Recently Bill Gates questioned the supply-side, tax-cut economic theory by bringing up that the American period with the highest GDP growth in recent memory, the 60s, also had one of the highest marginal tax rates in recent memory, at 90% (for most of the decade anyway).
He was careful not to say that the high marginal tax rate actually caused economic growth, but he brought up the correlation to indicate that GDP growth is not necessarily dependent on low taxes and that high tax rates don’t always stifle the economy.
Fair enough. It’s actually the case that the highest marginal income tax rates ever levied occurred during and around World War II, and the 40s witnessed the highest GDP growth in American history. So which was more important to the GDP growth in the 40s: the tax rate or the world war? This is an important question because maybe Gates would like to see more world wars in order to “boost the economy.” I know many people in the Federal Reserve like that idea.
So why didn’t Gates mention the 40s to indicate the correlation between high marginal tax rates and GDP growth? Perhaps because he assumed people would remember World War II happened in the 40s. But for some reason, people don’t remember the 60s as the era of the interminable Vietnam “War.” It’s likely that GDP growth is more connected to (citizen-supported) war than taxes.

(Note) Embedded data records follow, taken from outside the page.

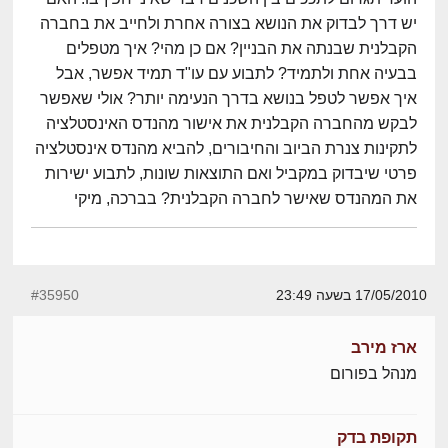
יש דרך לבדוק את הנושא בצורה אחרת ולחייב את בחברה
הקבלנית שבנתה את הבניין? אם כן מהי? איך מטפלים
בבעיה אחת ולתמיד? לתבוע עם עו"ד תמיד אפשר, אבל
איך אפשר לטפל בנושא בדרך הנעימה יותר? אולי שאפשר
לבקש מהחברה הקבלנית את אישור מהנדס האינסטלציה
לתקינות צנרת הביוב והחיבורים, להביא מהנדס אינסטלציה
פרטי שיבדוק במקביל ואם התוצאות שונות, לתבוע ישירות
את המהנדס שאישר לחברה הקבלנית? בברכה, מיקי
17/05/2010 בשעה 23:49
#35950
ארז מירב
מנהל בפורום
תקופת בדק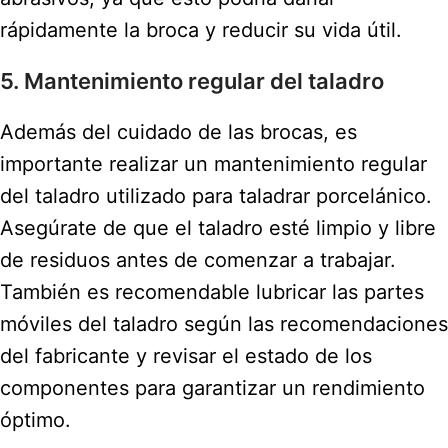
rápidamente la broca y reducir su vida útil.
5. Mantenimiento regular del taladro
Además del cuidado de las brocas, es
importante realizar un mantenimiento regular
del taladro utilizado para taladrar porcelánico.
Asegúrate de que el taladro esté limpio y libre
de residuos antes de comenzar a trabajar.
También es recomendable lubricar las partes
móviles del taladro según las recomendaciones
del fabricante y revisar el estado de los
componentes para garantizar un rendimiento
óptimo.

But one of the major questions I have is: “Why does everyone care so much about GDP growth?” China has had a pretty ridiculous GDP growth for over two decades. But at what cost? Income inequality there is the worst. Most people barely make a living, and conditions for the majority of the population are not ideal by any stretch.
What I would like to see is for the civil government to live within much more meager means and stop tampering so much with our money supply. Most especially, I would like to see an end to corporate welfare, bank bailouts, and all the government spending designed to “stimulate the economy,” all of which stimulation somehow manages to find its way into only a very few well-connected pockets.
In the very best scenario, tax rates and GDP growth are not significantly related to one another. In the worst case, high tax rates stifle development. In other words, the GDP growth in the 40s and 60s could have been even higher. But there are so many contradictory voices on the matter, it’s unlikely we’ll ever find out the truth. There are just too many variables to account for.
But all of that aside, I would like to inform Bill Gates, and all the other rich liberal elites who keep whining about low taxes, that they are perfectly welcome to just go ahead and pay more taxes if they’re so gung-ho about it. Sheesh.